The initial cases all concerned covid vaccines, but increasingly parents who had concurred with a decision not to give routine childhood vaccines, perhaps spurred on by their success in arguing over covid vaccines, have included demanding backdating infant vaccines in their children, as much as a decade after the original decision.  Again several of these were around situations where the child had had an adverse reaction to an earlier dose. It seems that where there is parental harmony, a choice not to vaccinate is acceptable but once the relationship breaks down, immunisations become effectively mandatory, as any aggrieved parent can easily find a judge to compel their view point. The one thing which surely is not in a child’s best interest is to have lawyers deciding on their medical care. 

Cases with parental agreement:

Perhaps most alarming are two cases which have come to our attention where the parents were in agreement, but health or social care staff took lack of immunisations as evidence of neglect.
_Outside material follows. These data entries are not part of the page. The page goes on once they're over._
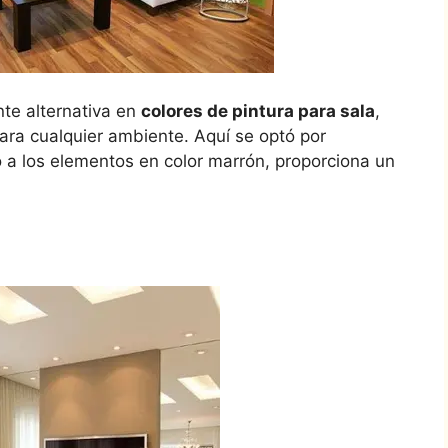
te alternativa en
colores de pintura para sala
,
ra cualquier ambiente. Aquí se optó por
 a los elementos en color marrón, proporciona un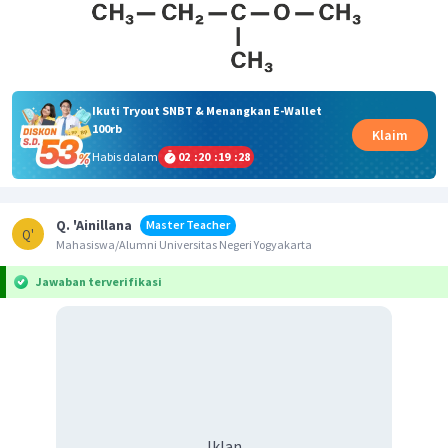
Ikuti Tryout SNBT & Menangkan E-Wallet
100rb
Klaim
Habis dalam
02
:
20
:
19
:
28
Q. 'Ainillana
Master Teacher
Q'
Mahasiswa/Alumni Universitas Negeri Yogyakarta
Jawaban terverifikasi
Iklan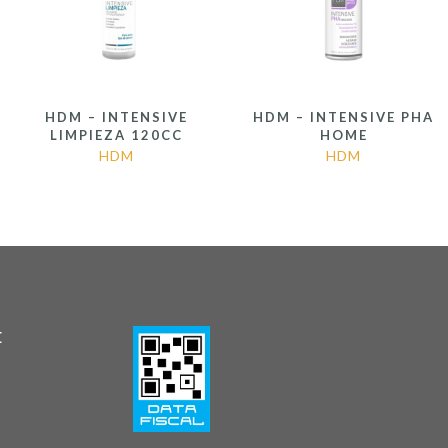
HDM – INTENSIVE
HDM – INTENSIVE PHA
LIMPIEZA 120CC
HOME
HDM
HDM
E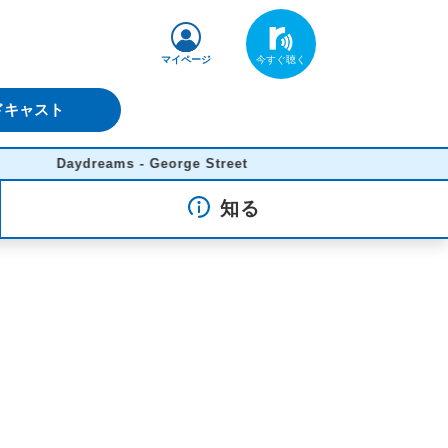
マイページ
ドキャスト
Daydreams - George Street
知る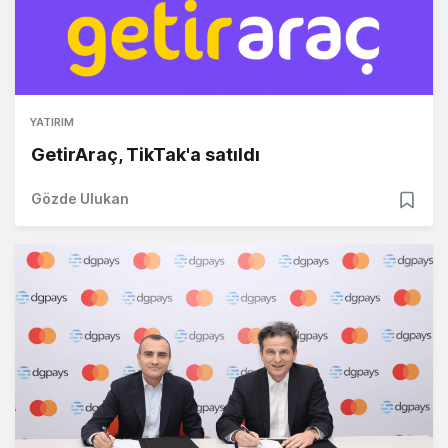
YATIRIM
GetirAraç, TikTak'a satıldı
Gözde Ulukan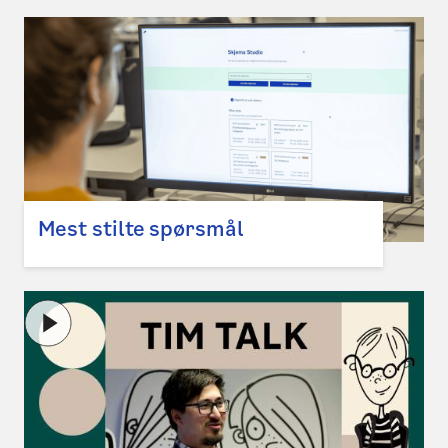
Mest stilte spørsmål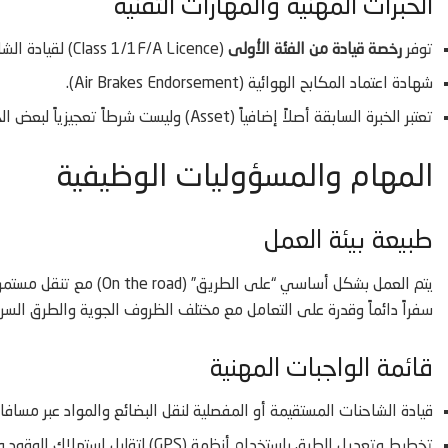
الخبرات المهنية والمهارات التقنية
توفر
رخصة قيادة من الفئة الأولى
(Class 1/1F/A Licence) لقيادة الشاحنات الثقيلة والمقطورات.
شهادة اعتماد المكابح الهوائية (Air Brakes Endorsement).
تعتبر الخبرة السابقة أصلاً إضافياً (Asset) وليست شرطاً تعجيزياً لبعض الحالات.
المهام والمسؤوليات الوظيفية
طبيعة بيئة العمل
يتم العمل بشكل أساسي “على
سفراً دائماً وقدرة على التعامل مع مختلف الظروف الجوية والطرق السر
قائمة الواجبات المهنية
قيادة الشاحنات المستقيمة أو المفصلية لنقل البضائع والمواد عبر مسافا
تخطيط وتعديل الطرق باستخدام أنظمة (GPS) لتقليل استهلاك الوقود وانبعاثات الكربون.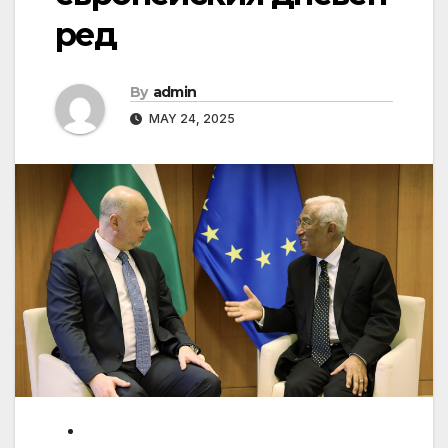
ред
By
admin
MAY 24, 2025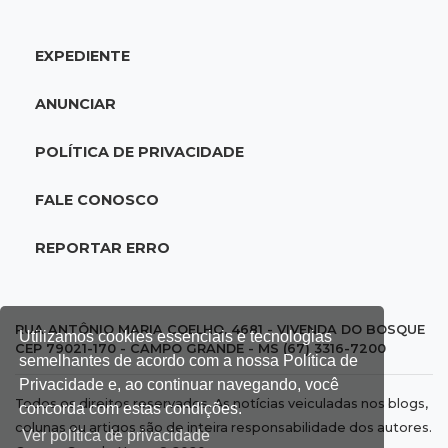
abordagem policial no Noroeste
EXPEDIENTE
17:21
Brasileirão feminino
Palmeiras empata fora de casa e Bahia vence
ANUNCIAR
com dois gols de Raquel
POLÍTICA DE PRIVACIDADE
17:06
Brasileirão
Grêmio vira sobre São Paulo com gol de falta
FALE CONOSCO
e deixa zona de rebaixamento
REPORTAR ERRO
16:44
Rajadas de vento
Inmet faz alerta de vendaval e tempestade
com rajadas de até 60 km/h em MS
RUA ANTÔNIO MARIA COELHO, 4681 - VIVENDA DO BOSQUE
Utilizamos cookies essenciais e tecnologias
CEP 79021-170 - CAMPO GRANDE - MS (67) 3316-7200
semelhantes de acordo com a nossa Política de
16:25
Rede de água
Privacidade e, ao continuar navegando, você
Todos os direitos reservados. As notícias veiculadas nos blogs,
Juiz obriga condomínio da Capital a fazer
concorda com estas condições.
colunas ou artigos são de inteira responsabilidade dos autores.
ligação de água na rede pública
Ver política de privacidade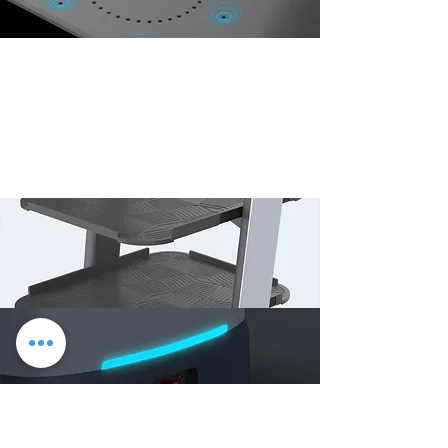
technologie voor energie-
uitwisseling
Oplaad- en gebruiksgevallen zijn
gecategoriseerd voor snellere vervanging van de
batterij. 24/7 werking: een makkie voor de
BellaBot.
RGBD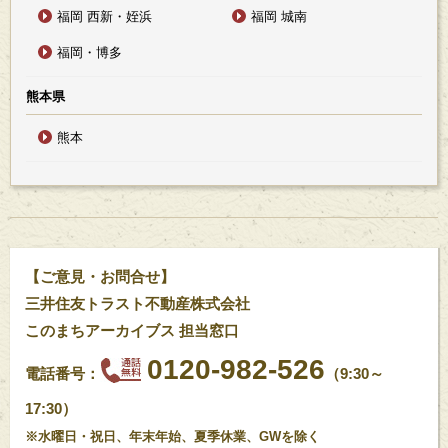
福岡 西新・姪浜
福岡 城南
福岡・博多
熊本県
熊本
【ご意見・お問合せ】
三井住友トラスト不動産株式会社
このまちアーカイブス 担当窓口
0120-982-526
電話番号：
（9:30～
17:30）
※水曜日・祝日、年末年始、夏季休業、GWを除く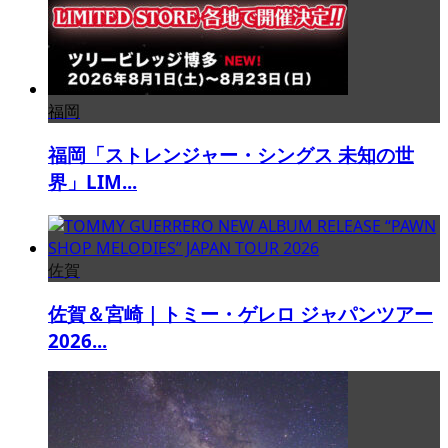
福岡
福岡「ストレンジャー・シングス 未知の世
界」LIM...
佐賀
佐賀＆宮崎｜トミー・ゲレロ ジャパンツアー
2026...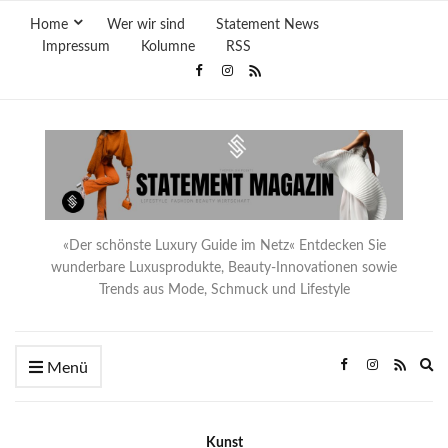
Home
Wer wir sind
Statement News
Impressum
Kolumne
RSS
«Der schönste Luxury Guide im Netz« Entdecken Sie
wunderbare Luxusprodukte, Beauty-Innovationen sowie
Trends aus Mode, Schmuck und Lifestyle
Ex
Menü
se
fo
Kunst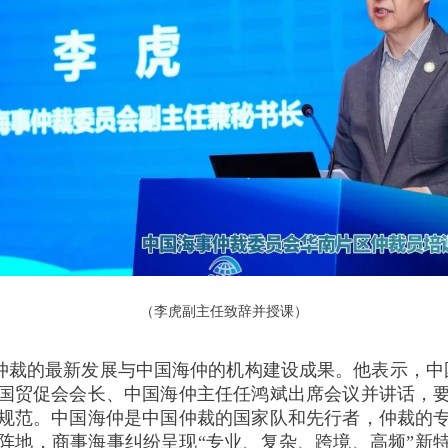
（李虎副主任致辞并授课）
仲裁的最新发展与中国海仲的机构建设成果。他表示，中
中国贸促会会长、中国海仲主任任鸿斌出席会议并讲话，
规范。中国海仲是中国仲裁的国家队和先行者，仲裁的
阵地，商事海事纠纷呈现“专业、复杂、跨境、高频”新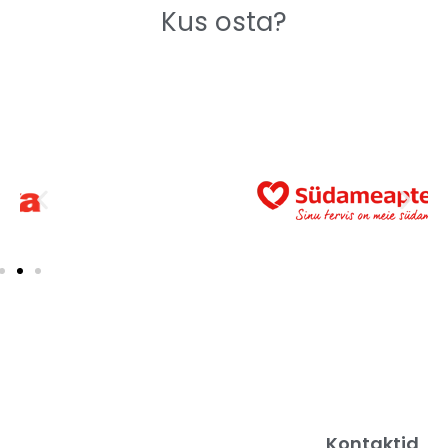
Kus osta?
Kontaktid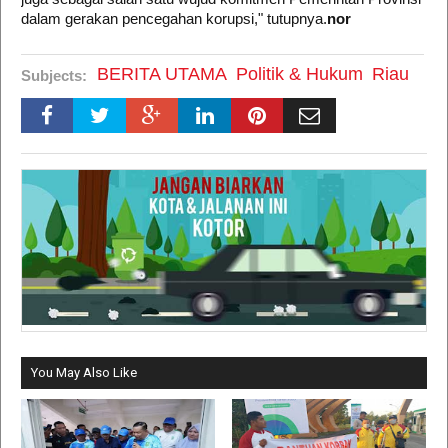
dalam gerakan pencegahan korupsi," tutupnya.
nor
BERITA UTAMA
Politik & Hukum
Riau
Subjects:
You May Also Like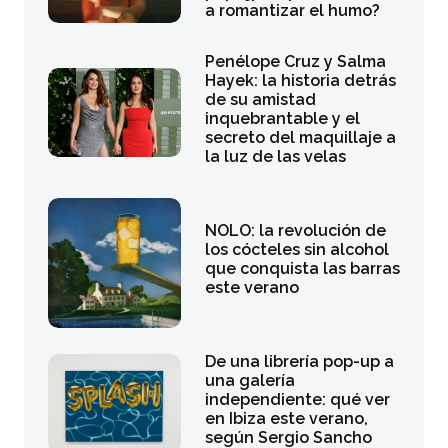
a romantizar el humo?
Penélope Cruz y Salma
Hayek: la historia detrás
de su amistad
inquebrantable y el
secreto del maquillaje a
la luz de las velas
NOLO: la revolución de
los cócteles sin alcohol
que conquista las barras
este verano
De una librería pop-up a
una galería
independiente: qué ver
en Ibiza este verano,
según Sergio Sancho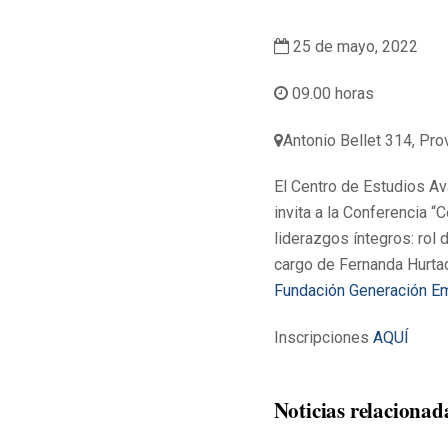
25 de mayo, 2022
09.00 horas
Antonio Bellet 314, Pro
El Centro de Estudios A
invita a la Conferencia 
liderazgos íntegros: rol d
cargo de Fernanda Hurta
Fundación Generación Em
Inscripciones
AQUÍ
Noticias relacionad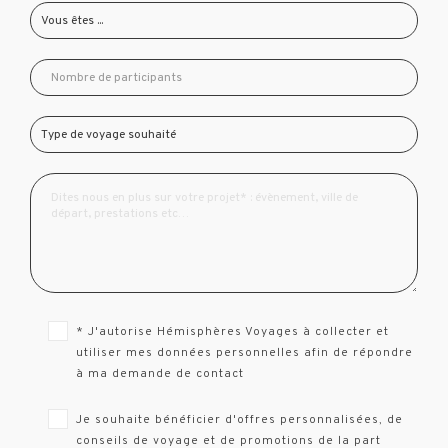
* J'autorise Hémisphères Voyages à collecter et
utiliser mes données personnelles afin de répondre
à ma demande de contact
Je souhaite bénéficier d'offres personnalisées, de
conseils de voyage et de promotions de la part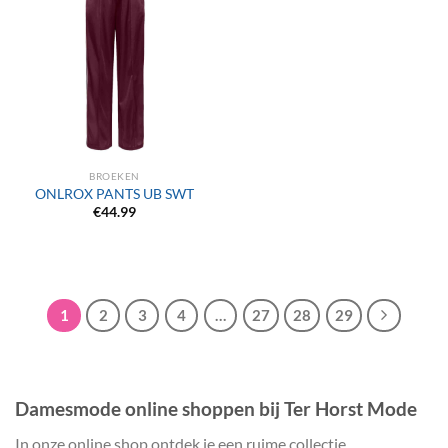
BROEKEN
ONLROX PANTS UB SWT
€
44.99
1
2
3
4
…
27
28
29
Damesmode online shoppen bij Ter Horst Mode
In onze online shop ontdek je een ruime collectie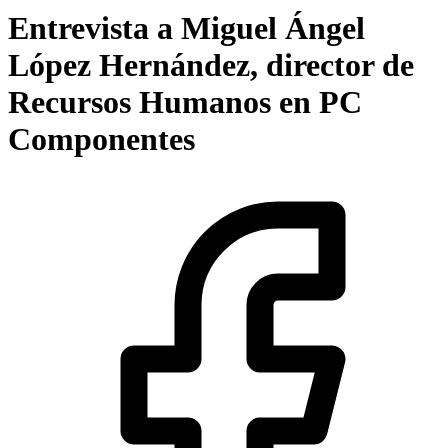
Entrevista a Miguel Ángel
López Hernández, director de
Recursos Humanos en PC
Componentes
In one case, a very preterm baby going home before her due date, was being recommended for the first dose of routine immunisations. The parents wanted to wait till the baby had been home for a couple of months and was bigger and stronger, but an Emergency Protection Order was employed to enforce vaccination. This was despite the parents’ wishes being in line with what would have been standard practice in the past.

In another more worrying case, the combination of home education and a choice against routine immunisation of the children was used as evidence against parents after a vexatious anonymous complaint.  The mother was suspended from her job in the health sector and police arrived to take the children into care but fortunately very quickly realised they were all perfectly well-fed and happy, so left them in the care of their articulate professional parents. All was resolved, but not before the whole family had been put under enormous emotional pressure. The outcome might have been very different in a more socially disadvantaged family.

The over-reach of the state in these matters has been extreme, and potentially this will continue without a major U-turn in the rhetoric.